"You are something."
She leans forward to trace the southern approach on the map. The movement brings her closer, and her scent reaches me ahead of her hand. The familiar markers first: pine, mineral, the faint botanical trace of whatever she takes every morning.
Then something underneath. Warm and sweet and carrying a signature that hits the base of my skull and detonates.
Whatever she takes to suppress it fails for a single breath. The thing underneath pushes through, and my body recognizes it at a depth where language has not been invented yet. My pupils blow. Every muscle locks. My hands flatten on the table.
My wolf surges against the inside of my ribs with a force that buckles my breathing, and the sound that comes from my throat is not a word.
She freezes. Her left hand flies to the hollow of her throat, covering the bonding site with the reflex I watched when I told her about Grimnir.
But her face doesn’t carry fear. What I see is recognition. The expression of a woman who has been carrying a detonator for years and just watched someone discover the trigger.
Omega.
Every tell I cataloged reorganizes around the word. Whatever she takes every morning. The hand at the bonding site. The Grimnir fear. The metalworker mother who built a forge in the back of her workshop and raised a daughter who covers the hollow of her own throat with a reflex older than conscious thought.
She’s been hiding in plain sight, and I’ve been dismantling the hiding by existing in the room next to hers.
Whatever broke through seals over, and the air between us returns to something that merely hums instead of screams. My hands are still flat on the table. My arms are shaking, a fine tremor I can feel in the bones of my wrists.
She pulls her hand from her throat, each finger peeling away with deliberate control. Her face is white. Her breathing is too fast.
The map sits between us with the drainage route half-traced, and the map has stopped meaning anything at all.
I stand. The standing is the hardest physical act I’ve performed in years, because standing means moving away fromher, and my body wants to circle the table and press my face into the junction of her neck and shoulder and breathe until every chamber of my lungs is full of what I just smelled. My vision greys at the edges from the effort of not doing it.
"We're done." My voice sounds like it has been dragged across gravel. Two words. All I can manage.
She stands. The composure she reassembles is thinner than it was this morning, the skin beneath her jaw carrying a flush her body cannot explain away. She gathers the map with steady hands, rolls it with the precise movements of a woman performing calm, and walks toward the door.
She stops with her hand on the frame.
"Whatever just happened to your concentration is yours to manage, Torben." My name in her mouth for the first time, without the title, without distance, aimed like a blade over her shoulder. "It doesn’t change the terms."
Revna leaves. I don’t walk her back. Every debriefing before this one ended with my hand on her arm and the few steps between our doors, but my hands can’t touch her right now. My hands can’t be trusted with the distance between the table and her skin. The door closes and I grip the edge of the table until the wood creaks and my breathing returns to something functional.
I head to Signe's infirmary, because the alternative is following Revna, which is something I’m not prepared to do. Signe is grinding something in a stone mortar when I arrive, her silver-blonde hair pulled back from a face that has never carried an expression it did not intend.
"You look like you've taken a blow."
"Hypothetical question?"
"No such thing." She sets the mortar aside. "But go ahead."
"If a beta were to encounter a strong omega scent, one that has been suppressed and is breaking through, what would the physical response look like in a compatible match?"
The wordcompatibleearns me a silence that lasts several heartbeats. I press my hands against my thighs to keep them still. The scent memory hooks into every inhale, dragging my attention back toward the residential wing.
My wolf hasn’t stopped pulling since I left the room, a constant pressure behind my ribs aimed at the wall between our quarters like a compass needle locked on north. The effort of standing in this infirmary having a clinical conversation while my biology tries to walk me back through the door costs more than anything I’ve spent in years.

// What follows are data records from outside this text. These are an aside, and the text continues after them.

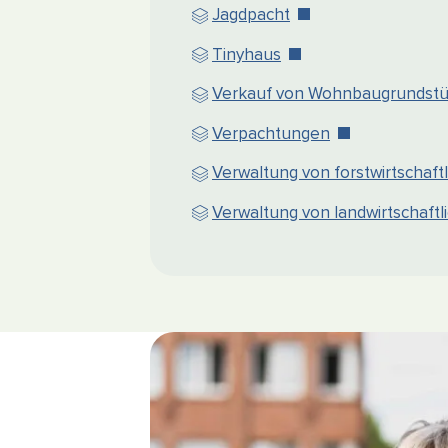
Jagdpacht
Tinyhaus
Verkauf von Wohnbaugrundst
Verpachtungen
Verwaltung von forstwirtschaft
Verwaltung von landwirtschaftl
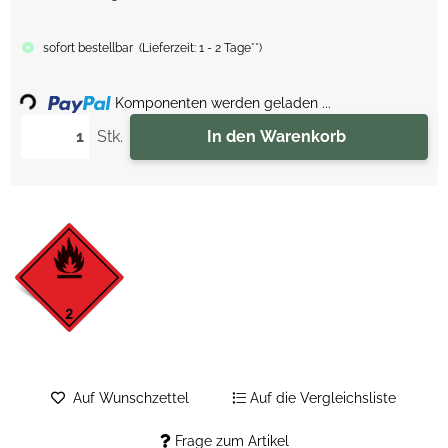
sofort bestellbar
(
Lieferzeit:
1 - 2 Tage**
)
Loading...
Komponenten werden geladen ...
Stk.
In den Warenkorb
Auf Wunschzettel
Auf die Vergleichsliste
Frage zum Artikel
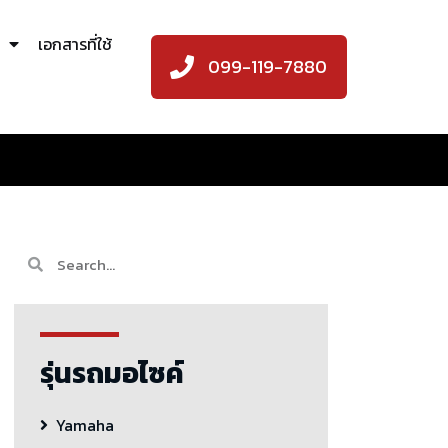
เอกสารที่ใช้
099-119-7880
รุ่นรถมอไซค์
Yamaha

"The pupils dilate," Signe says, her tone flat and precise. "The heart rate elevates. The musculature locks into a posture the conscious mind doesn’t authorize." She watches my hands, pressed hard against my thighs. "Any male's pheromone output spikes in the presence of omega scent. That is standard biology. What is not standard is what happens with a compatible match. The beta's output does not plateau. It escalates, which accelerates the omega's scent production, which deepens the beta's response." She pauses. "There is no neutral terminus. The feedback loop continues until one party removes themselves from proximity or the biology reaches its conclusion."
The conclusion. My body supplies the image before my mind can block it: Revna underneath me, her scent unfiltered and rising from her skin while my mouth finds the hollow of her throat. I lock my jaw and grind the image flat.
"If the omega is using suppressants, what does sustained proximity to a compatible beta do?"
"It accelerates the failure. A compatible beta's pheromones are the key to whatever lock the suppressant is maintaining." Another pause, and this one has teeth. "The kind of exposure that comes from sharing air in enclosed quarters and sharing meals across a table every morning. The suppressant was never designed to resist that."